§ YOUR INSTRUCTIONS
Whenever a line of the records below contains the word "Hall", copy that line.

§ DATA SUPPLIED
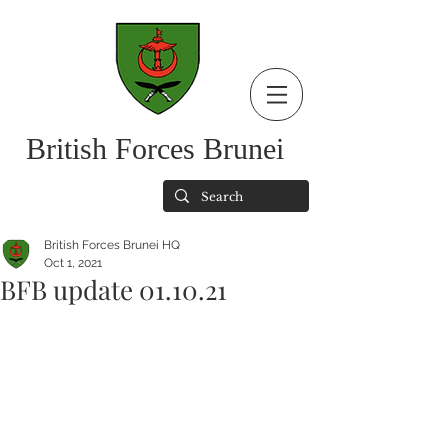
British Forces Brunei
British Forces Brunei HQ
Oct 1, 2021
BFB update 01.10.21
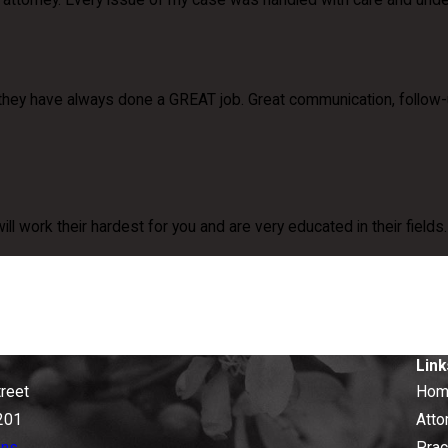
my attorney. Every issue of my case was handled with care and und
they have always done a GREAT job. Great communication, follow-
will work their hardest for you and are very educated in their field
Link
treet
Hom
201
Atto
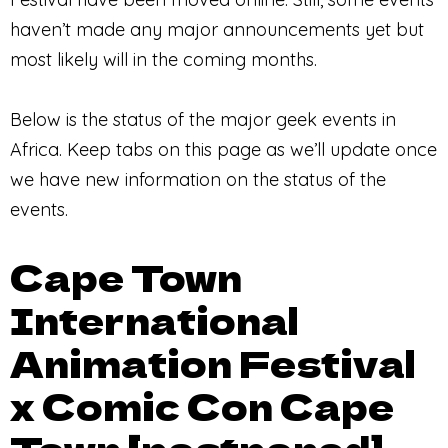
haven’t made any major announcements yet but
most likely will in the coming months.
Below is the status of the major geek events in
Africa. Keep tabs on this page as we’ll update once
we have new information on the status of the
events.
Cape Town
International
Animation Festival
x Comic Con Cape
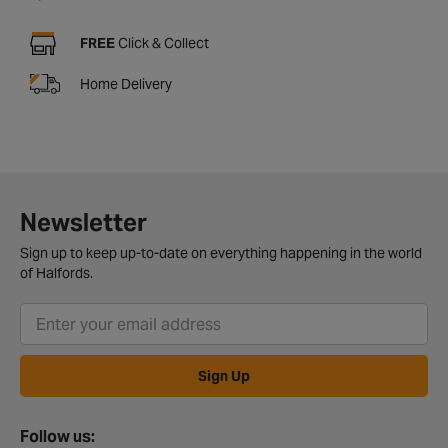
FREE
Click & Collect
Home Delivery
Newsletter
Sign up to keep up-to-date on everything happening in the world
of Halfords.
Sign Up
Follow us:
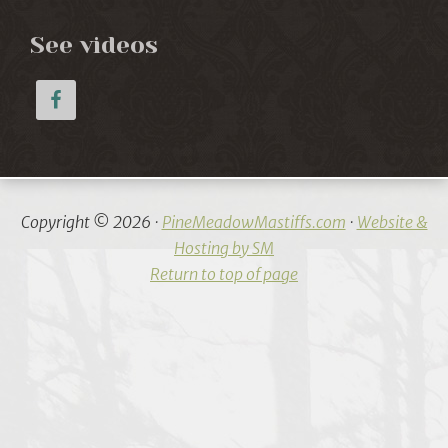
See videos
Copyright © 2026 ·
PineMeadowMastiffs.com
·
Website &
Hosting by SM
Return to top of page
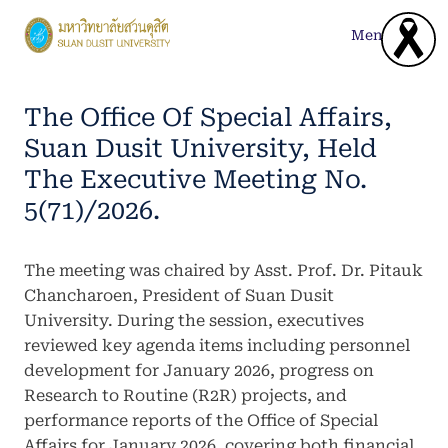
Skip
to
Menu
content
The Office Of Special Affairs,
Suan Dusit University, Held
The Executive Meeting No.
5(71)/2026.
The meeting was chaired by Asst. Prof. Dr. Pitauk
Chancharoen, President of Suan Dusit
University. During the session, executives
reviewed key agenda items including personnel
development for January 2026, progress on
Research to Routine (R2R) projects, and
performance reports of the Office of Special
Affairs for January 2026, covering both financial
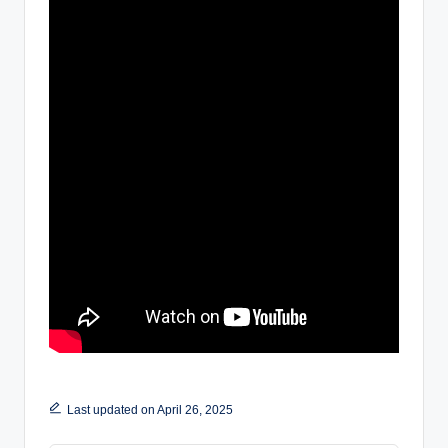
Last updated on April 26, 2025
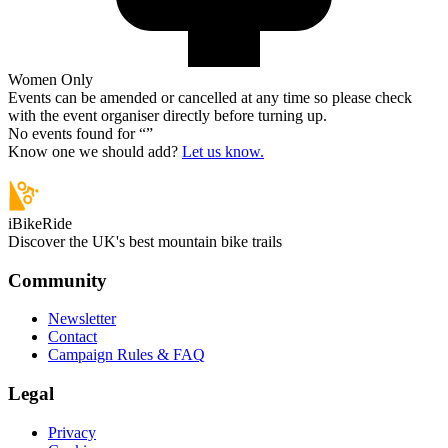
Women Only
Events can be amended or cancelled at any time so please check
with the event organiser directly before turning up.
No events found for “
”
Know one we should add?
Let us know.
iBikeRide
Discover the UK's best mountain bike trails
Community
Newsletter
Contact
Campaign Rules & FAQ
Legal
Privacy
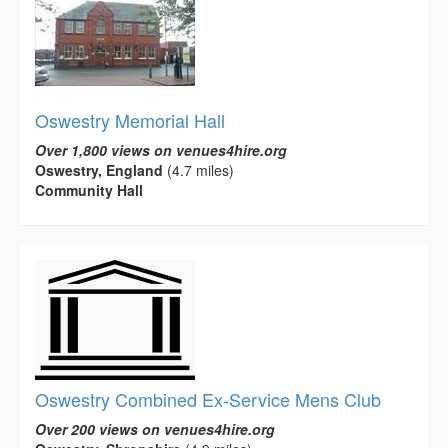
Oswestry Memorial Hall
Over 1,800 views on venues4hire.org
Oswestry, England
(4.7 miles)
Community Hall
Oswestry Combined Ex-Service Mens Club
Over 200 views on venues4hire.org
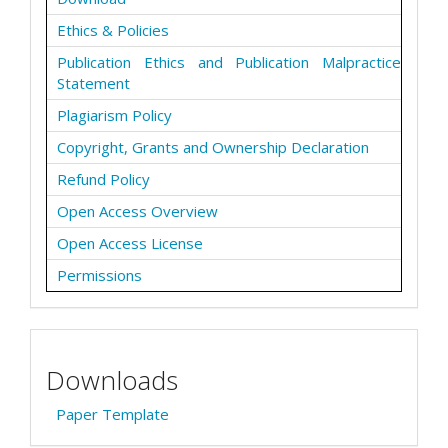
Ethics & Policies
Publication Ethics and Publication Malpractice
Statement
Plagiarism Policy
Copyright, Grants and Ownership Declaration
Refund Policy
Open Access Overview
Open Access License
Permissions
Downloads
Paper Template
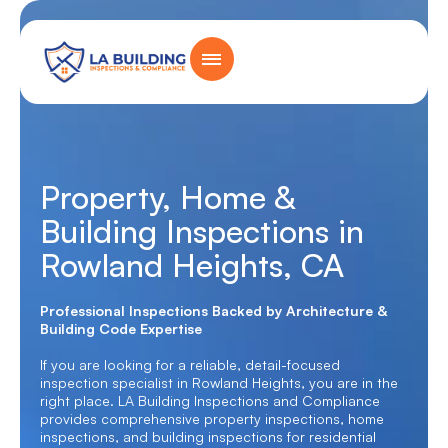
Skip
content
to
content
Home Page
Property, Home &
Building Inspections in
Rowland Heights, CA
Professional Inspections Backed by Architecture &
Building Code Expertise
If you are looking for a reliable, detail-focused
inspection specialist in Rowland Heights, you are in the
right place. LA Building Inspections and Compliance
provides comprehensive property inspections, home
inspections, and building inspections for residential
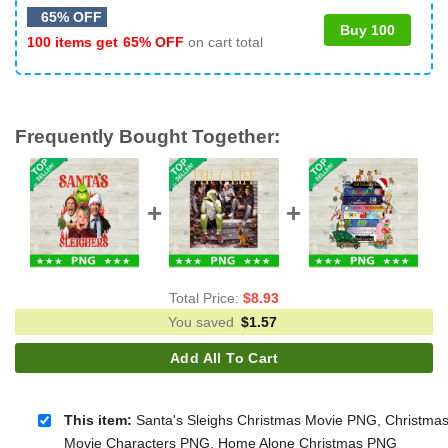
65% OFF
Buy 100
100 items get
65% OFF
on cart total
Frequently Bought Together:
Total Price:
$
8.93
You saved
$
1.57
Add All To Cart
This item:
Santa's Sleighs Christmas Movie PNG, Christma
Movie Characters PNG, Home Alone Christmas PNG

§ SOLUTION FOR THIS TASK
Oswestry Memorial Hall
Community Hall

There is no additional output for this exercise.